She mentioned that the Bill has many highly damaging provisions, as the definition of 'expropriation' may lead to nil payment on custodial and regulatory takings. She mentioned that in custodianship of land, there is no private ownership; all previous owners become tenants of the state, resulting in less production and higher prices. She stated that 'Nil' compensation for losses is because there is supposedly no expropriation by the state. She mentioned that IRR emphasises that notice of expropriation 'must' include 'amount of compensation' as agreed or 'decided by a court under Section 19' [Clause 8(3)(g), Bill]. In addition, she stated that notice of expropriation must now include the 'future date of expropriation', when ownership will pass automatically to the state.

She stated that changes needed to bring the Bill in line with the Constitution are to replace the definition of 'expropriation', remove 'nil' compensation provisions, and require a prior court order for disputed permanent expropriations, as the Bill already does for temporary expropriations and for investigatory inspections. She mentioned that EA must prove the validity of its proposed expropriation of compensation offered and attach a court order confirming its notice of expropriation. There must be appropriate time periods for the passing of ownership and possession must be inserted (e.g., 180 days for ownership), compensation must be paid before ownership passes, failing which notice of expropriation becomes invalid, and damages for direct losses must be included.

See attached for full submission

Discussion 
The Chairperson commented that there are various pieces of legislation in terms of which the state may expropriate. He asked whether there was no need for overarching legislation to set out procedures to be followed. In the current version of the Bill, he stated that it does not make a provision for a counteroffer in case there are disputes after the notice of intention to expropriate. He asked their view concerning the insertion of expropriation that allows agreement to eb reached between parties based on a counteroffer in response to a notice of intention to expropriate.

Dr Jeffery responded that there is a need for better expropriation in the country. She stated that the framework law must be within the constitutional framework, must be minimally damaging to the Constitution, and should have all the changes they have suggested that would help cure the current Bill's defects and bring it in line with the Constitution. She stated that there should be a uniform law, but it should be constitutional and have the changes they have outlined.
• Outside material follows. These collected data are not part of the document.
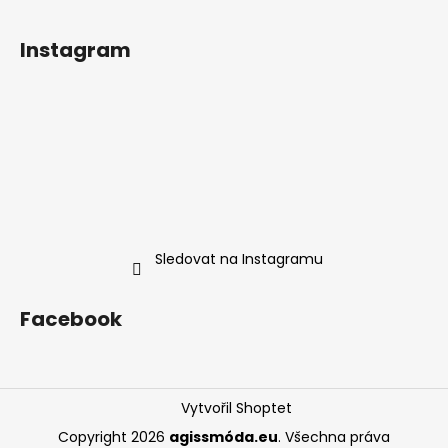
Instagram
Sledovat na Instagramu
Facebook
Vytvořil Shoptet
Copyright 2026
agissmóda.eu
. Všechna práva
She suggested that it is important to change the definition of expropriation, remove nil compensation provisions, and ensure a prior court order before an expropriating authority proceeds with a disputed permanent expropriation.

Mr Brauteseth stated that he needs clarity first on the difficulty around the reference to public interest because expropriation is always referred to as a public good around the world, and the addition to public interest makes it a subjective exercise as to what public interest is. Secondly, he asked if IRR would consider constitutional court challenges if the Bill was passed. He asked if there is any protection or cover for individual property owners to challenge the state in court.

Dr Jeffrey responded that most expropriations are for the benefit of the public, such as building roads. She mentioned that, as they have defined public interest consideration, it can only come into play where the property being expropriated is linked to land reform and greater access to natural resources. She stated they are deeply concerned about the damage the expropriation Bill would do in an economy where unemployment is high. She stated that IRR will ensure rules and laws are fair.

Mr M Dangor (ANC, Gauteng) asked whether South Africa is developing an activist court that uses its own judicial system.

Mr Rayi asked about the issue of the prior court order because it is a misinterpretation of the Constitution. He stated that the court decision can only happen when it has to decide if those affected have not agreed on the issue of compensation because affected parties can agree without going to court.

Dr Jeffrey responded that there is no need for activist courts to apply what the Constitution says and what legislation says in line with the Constitution. She stated that it is important to realise that expropriation should always be the last resort. She stated that courts will not always have disputes, but where an expropriating authority cannot reach an agreement with the owner and wants to continue with the expropriation – if there is an agreement – it is the end of a dispute. But if there is no agreement, compensation and time must have been decided by the court before an expropriation can proceed.

FW De Klerk Foundation
Ms Tyla Dallas, Manager: Constitutional Programmes, stated that the objectives of the Foundation are to support and promote the Constitution, Bill of Rights and Rule of Law. She mentioned that it also promotes unity in diversity by working for reconciliation, understanding, and goodwill between South Africans. She mentioned that they support land reform that is constitutionally compliant, that is just and equitable, and that has either been agreed upon by those affected, decided on, or approved by an impartial court. She said that they strongly recommended closer cooperation between government and organised agriculture to achieve such an outcome. Secure property rights are an essential requirement for a free and prosperous society. She mentioned that the Constitution is clear: no law may permit arbitrary deprivation of property.

Lack of constitutionality:
- There are no proper definitions for the key concepts of "public interest," "public purpose," and "land reform”;
- The definition of "expropriation" is vague;
- extends beyond land: "including but not limited to";
- Does not pass the S36 limitations test.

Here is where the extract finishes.